スッキリとした美少年が間近に立っていた。変(ヘン)な叫び声を上げるようなヤツだとは思えない美少年ぶりだ。

「神出鬼没か、高垣交多(たかがき こうた)」

そうコメントするおれに、

「フルネームで呼んだのは、ぼくがフルネームで呼んだのに応えてくれたんだな!?」

という高垣の声が迫ってくる。

「ま、そんなトコだ」

短く応答するおれに、

「嬉しいなあ。トヨサキ、今日のきみは、いつもよりも律儀なんだな。フルネームでの呼び掛けにはフルネームで……。そういう配慮はささやかな配慮に見えるかもしれないが、そういう配慮ができるチカラが、後々(のちのち)になってきっと、きみ自身の助けになってくれるのだ。誇っていい。自信を持っていい。きみ自身は気付かないかもしれないが、『優しさ』こそがきみという存在の『根(ね)っこ』なのだ。すなわち! きみのアイデンティティの75%以上を構成しているのが、『優しさ』という成分なのだ! きみがきみのアイデンティティを本当の意味で認識するのはまだ先のコトなのかもしれない。しかし、トヨサキよ、きみという存在のアイデンティティの大きな面積が確実に『優しさ』で覆われているんだよ。この事実は、ぼく1人だけが確信しているワケじゃない。もう少し、もう少し周りのクラスメイトなどを注意深く観(み)てみたらどうだろうか。案外、距離の未(いま)だ近しくないクラスメイトであっても、きみという人間の『本質』を見抜くコトができているのかもしれないよ……」

あのぉー。

高垣くーん?

おれ、自販機のアイスカフェオレのボタン、早く押したいんですけど??

日が落ちるまで拘束して解放してくれないとか、やめてね??

 

× × ×

 

尋常ではない高垣の尋常ではない長ゼリフ。しかし、おれに対して言い放たれた『優しさ』というコトバが、脳裏に妙にこびり付いた。

 

「トヨサキくんあり得ないよ。罰金払ってよ」

活動場所である【第2放送室】の中。おれの真正面のタカムラかなえが腕を組んで仁王立ちしている。

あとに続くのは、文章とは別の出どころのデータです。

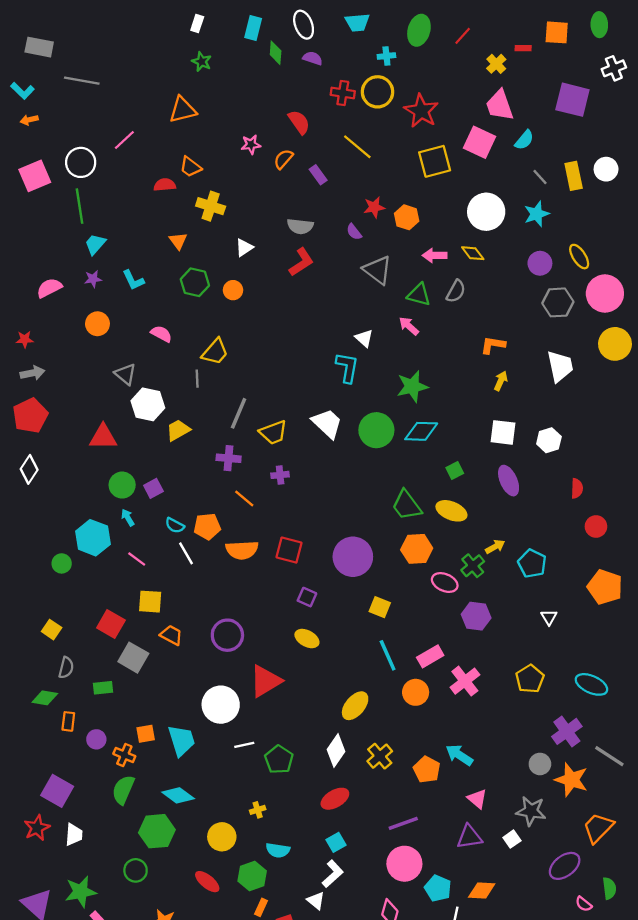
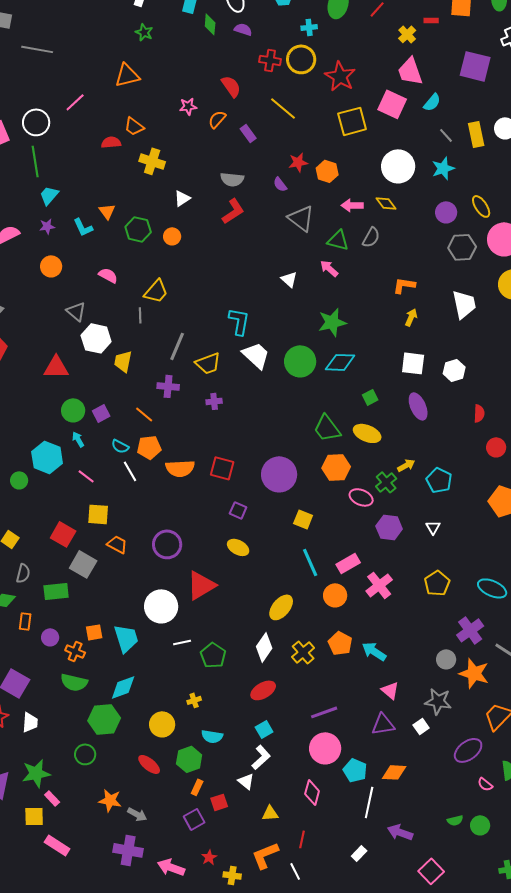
orange triangle: (178, 241) -> (107, 211), moved
cyan L-shape: (347, 367) -> (239, 321), moved
yellow trapezoid: (178, 430) -> (123, 361), turned -50
orange line: (244, 498) -> (144, 414), moved
white triangle: (549, 617) -> (433, 527), moved
green rectangle: (103, 688) -> (56, 591), size x1.4
orange pentagon: (427, 770) -> (340, 643), moved
green semicircle: (123, 790) -> (74, 682), turned -100
cyan diamond: (178, 795) -> (123, 687), turned -56

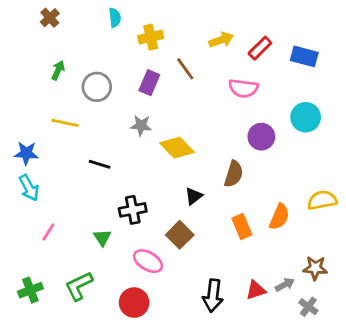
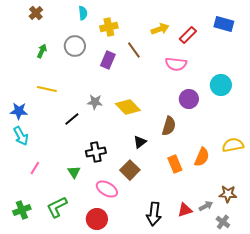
blue rectangle: (304, 56) -> (224, 24), moved
gray circle: (97, 87) -> (75, 46), moved
gray star: (141, 126) -> (95, 102), moved
black line: (100, 164) -> (72, 119), turned -56

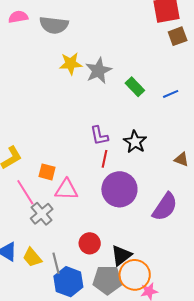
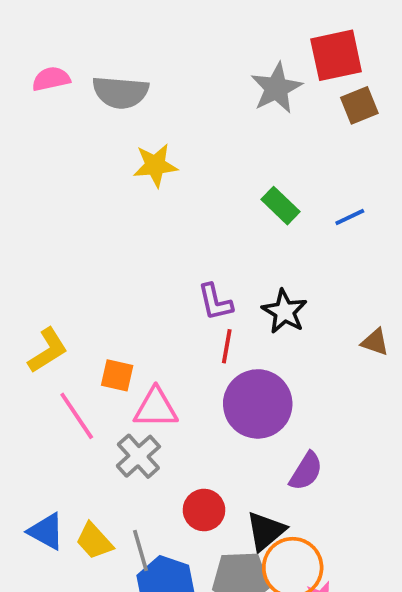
gray star: (98, 71) -> (276, 88), moved
purple semicircle: (165, 207) -> (306, 471), moved, size x0.7
gray cross: (42, 214) -> (138, 456), moved

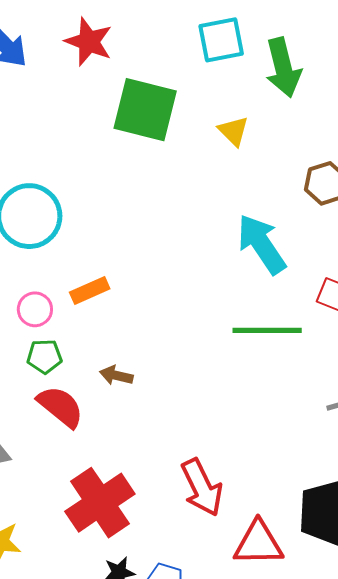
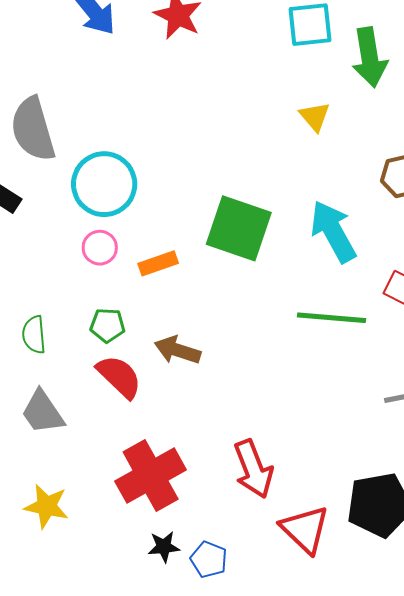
green square: (145, 110) -> (239, 228), moved
pink circle: (35, 309) -> (100, 248), moved
brown arrow: (116, 375) -> (177, 350), size x1.4
red triangle: (258, 543) -> (305, 529), turned 40

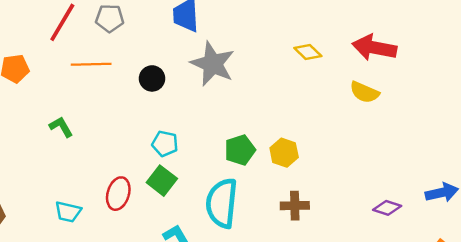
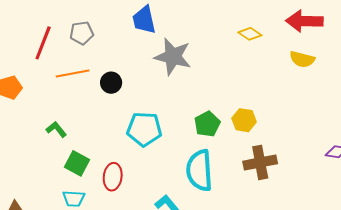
black circle: (152, 78) -> (111, 83), moved
cyan pentagon: (165, 144) -> (144, 129), size x1.6
green square: (162, 181) -> (77, 163), moved
brown cross: (295, 206) -> (260, 162), size x1.4

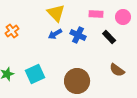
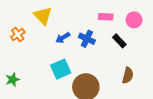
yellow triangle: (56, 13) -> (43, 16), moved
brown semicircle: (117, 70) -> (128, 75), turned -112
cyan square: (35, 74) -> (61, 69), moved

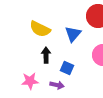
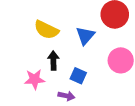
pink star: (30, 81) -> (35, 79), moved

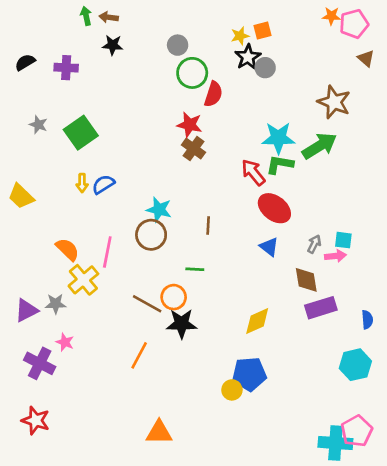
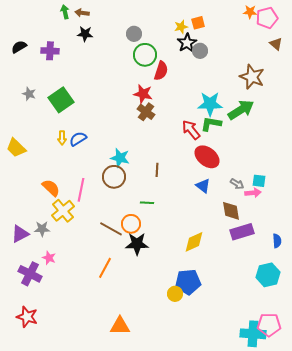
gray arrow: (314, 244) -> (237, 184), turned 96
pink pentagon: (357, 431) -> (269, 325), turned 30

『KHK(桐原放送協会)』の活動に遅刻した。遅刻をタカムラかなえは咎(とが)めていた。

言い訳できなかった。たしかに、高垣の出現というイレギュラーな事態はあった。しかし、高垣を遅刻の言い訳にするコトはできないと思った。

だから、

「わかったよ」

と、素直に、素直過ぎるぐらいに、タカムラかなえに向けて、答えて、応えた。

『優しさ』

という響きが、頭の中に残り続けていた。

そんなおれは、ジワジワとうろたえ始めたタカムラとの距離を詰め、制服ズボンのポケットに入れていたアイスカフェオレのお釣り小銭を取り出した。

「ほれ、罰金だ。足りなかったら、後日(ごじつ)分割払いするから」

目線が下向きになってしまった同級生女子に、小銭を乗せた右手のひらを差し出した。

何も言えない同級生女子が、そこにいた。